Tablets and other mobile devices now offer different gaming experiences to the ever-growing gaming audience. However, even to this day, icons like Mario and Zelda are still at the tip of a lot of tongues whenever games are mentioned. Titles bearing the names of famous Nintendo mascots continue to be hot collector’s items. “At one point, the original Nintendo games were the most popular, like the NES and Super NES games,” said Toy. “N64 games became more popular last year, and this year people are really looking for GameCube games.” Toy thinks the heavier focus on digital downloads through the Wii U eShop isn’t sitting well with most Nintendo fans. The beauty with collecting the classics he said is the fact that there’s something to actually hold and place on your shelf. Toy added it’s a big part of why GameCube games are still so popular this year. The lack of actual games available for the Wii U, compared to the GameCube, which had a substantial amount of exclusives, certainly doesn’t help either. The underwhelming launch of the Wii U is nothing compared to the GameCube’s arrival, which was accompanied by many anticipated launch games. Some had nothing to do with Mario. Star Wars Rogue Squadron II: Rogue Leader was one of the GameCube’s most successful launch titles despite Luigi’s Mansion and NHL Hitz 2002 hitting store shelves at the same time.

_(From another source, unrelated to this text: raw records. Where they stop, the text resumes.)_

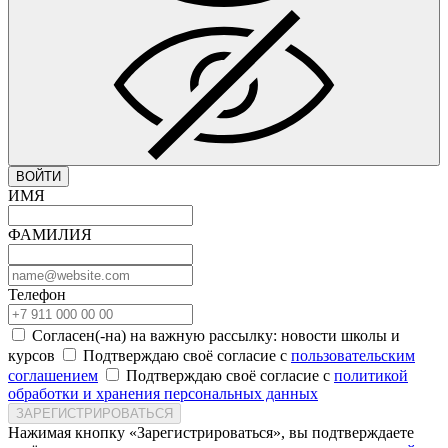
ВОЙТИ
ИМЯ
ФАМИЛИЯ
Телефон
Согласен(-на) на важную рассылку: новости школы и
курсов
Подтверждаю своё согласие с
пользовательским
соглашением
Подтверждаю своё согласие с
политикой
обработки и хранения персональных данных
ЗАРЕГИСТРИРОВАТЬСЯ
Нажимая кнопку «Зарегистрироваться», вы подтверждаете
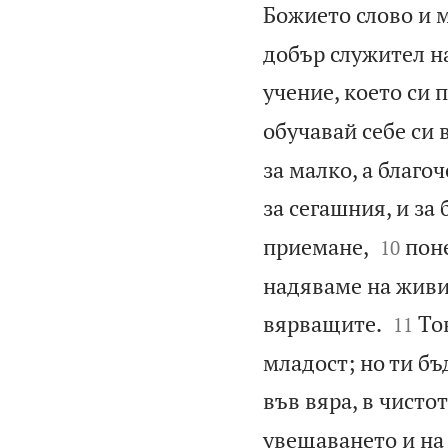
Божието слово и 
добър служител на
учение, което си 
обучавай себе си 
за малко, а благо
за сегашния, и за


приемане,
поне
10
надяваме на живия


вярващите.
То
11
младост; но ти бъ
във вяра, в чистот
увещаването и на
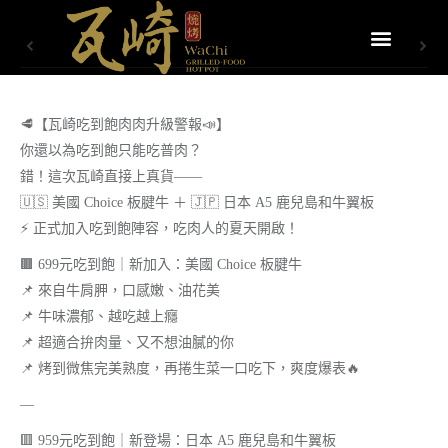
🥩【瓦崎吃到飽肉肉升級警報📣】
你還以為吃到飽只能吃普肉？
錯！這次瓦崎直接上真貨——
🇺🇸 美國 Choice 板腱牛 ＋ 🇯🇵 日本 A5 鹿兒島和牛翼板
⚡ 正式加入吃到飽陣容，吃肉人的夏天開啟！
🟫 699元吃到飽｜新加入：美國 Choice 板腱牛
📌 來自牛肩胛，口感嫩、油花美
📌 牛味濃郁、越吃越上癮
📌 超適合拚肉量、又不想油膩的你
📌 烤到微焦完美熟度，再捲生菜一口吃下，爽度爆表🔥
—
🟥 959元吃到飽｜新登場：日本 A5 鹿兒島和牛翼板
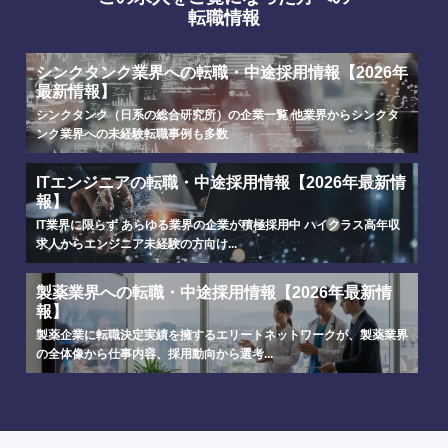
転職情報
シンクタンク業界への転職・中途採用情報【2026年
最新情報】
シンクタンク（日系の総合研究所）の企業一覧 他業界からシンクタ
ンク業界への未経験転職事例も多数
ITエンジニアの転職・中途採用情報【2026年最新情
報】
IT業界に限らず あらゆる業界の企業が積極採用中 ハイクラス高年収
求人からエンジニア未経験の方向け...
製薬業界への転職・中途採用情報【2026年最新情
報】
製薬企業に転職決定実績を擁するエリートネットワークが、製薬業界
の全体像から仕事内容、採用動向から選考...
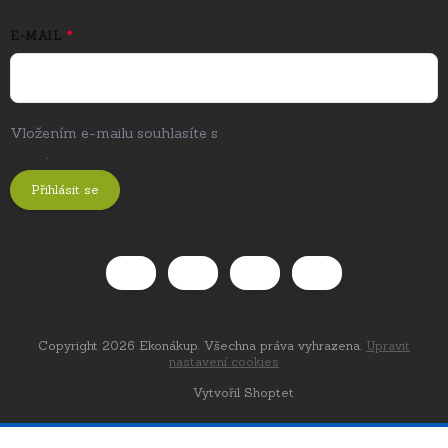
E-MAIL
Vložením e-mailu souhlasíte s
podmínkami ochrany osobních
údajů
.
Přihlásit se
Copyright 2026
Ekonákup
. Všechna práva vyhrazena.
Upravit
nastavení cookies
Vytvořil Shoptet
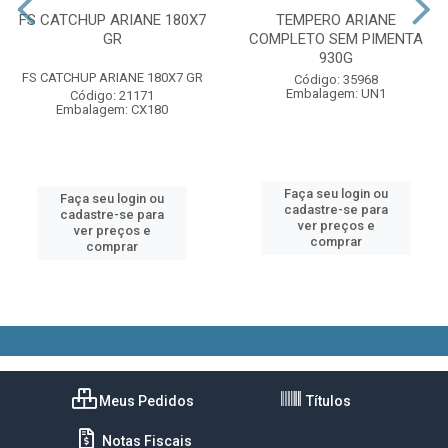
FS CATCHUP ARIANE 180X7
TEMPERO ARIANE
GR
COMPLETO SEM PIMENTA
930G
FS CATCHUP ARIANE 180X7 GR
Código: 35968
Embalagem: UN1
Código: 21171
Embalagem: CX180
Faça seu login ou
Faça seu login ou
cadastre-se para
cadastre-se para
ver preços e
ver preços e
comprar
comprar
Meus Pedidos
Títulos
Notas Fiscais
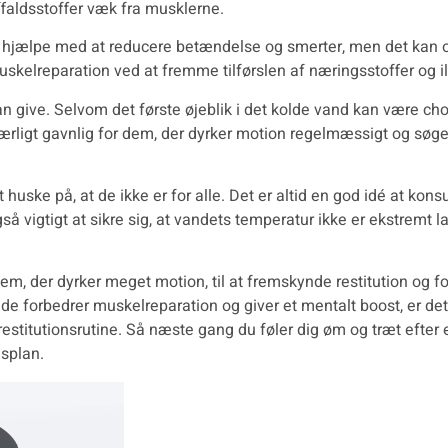
faldsstoffer væk fra musklerne.
lot hjælpe med at reducere betændelse og smerter, men det kan o
muskelreparation ved at fremme tilførslen af næringsstoffer og il
n give. Selvom det første øjeblik i det kolde vand kan være ch
særligt gavnlig for dem, der dyrker motion regelmæssigt og søg
huske på, at de ikke er for alle. Det er altid en god idé at kon
vigtigt at sikre sig, at vandets temperatur ikke er ekstremt lav
m, der dyrker meget motion, til at fremskynde restitution og fo
forbedrer muskelreparation og giver et mentalt boost, er det i
s restitutionsrutine. Så næste gang du føler dig øm og træt eft
nsplan.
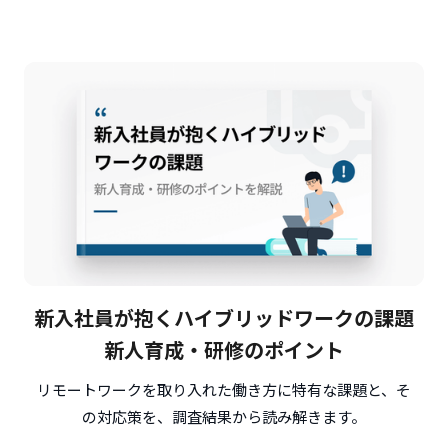
新入社員が抱くハイブリッドワークの課題
新人育成・研修のポイント
リモートワークを取り入れた働き方に特有な課題と、そ
の対応策を、調査結果から読み解きます。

It’s obvious Nintendo’s handhelds are currently the heart of their engine, and recent titles like Pokemon X and Y have really helped boost 3DS sales. Unlike the past, where the Gameboy served as the popular sidekick to the Nintendo 64, the Wii U has been overshadowed by the 3DS. “We have costumers interested in one of those on a daily basis,” said store manager Daniel Teixeira. He thinks a digital library of classic games on the Wii U, would quickly prove to sell well and allow both the 3DS and Wii U to co-exist. A remake of Battletoads and Double Dragon, or a virtual library of all the classic Nintendo games would please a lot of fans he said. If it doesn’t happen on the Wii U, Teixeira hopes it’s something Nintendo considers for their next console. “It would be something people could look forward to. I also think the upcoming Super Smash Bros. will help the Wii U sell better, especially with Mega Man being included.” Daniel continues to play his Nintendo NES, Super NES, and Sega Genesis systems. He doesn’t own any current generation consoles, and doesn’t plan on buying an Xbox One or PlayStation 4. Not yet anyway.
When asked what he enjoys about his older consoles, he was quick to mention simplicity. “There’s not much focus on visuals, it’s all about the gameplay,” he said, while reminiscing about times where he only had one continue left, elevating the stakes to an all-time high as the next empty health bar would mean a trip back to level one. These are memories shared by Gregory Beard as well, who was checking out the store for the first time. “The NES was a fantastic machine in its day,” he said. “Nintendo had so many iconic characters and games.” The lasting legacy Nintendo established over time is undeniable. It’s amazing how the anticipation of a few games like Super Smash Bros. and Mario Kart 8 are keeping the Wii U from fizzling out completely. Though the future of the Wii U and Nintendo’s plans hangs in the air, there’s no doubt that Toy’s words speak the truth. “When it comes to classics, Nintendo is still number one.”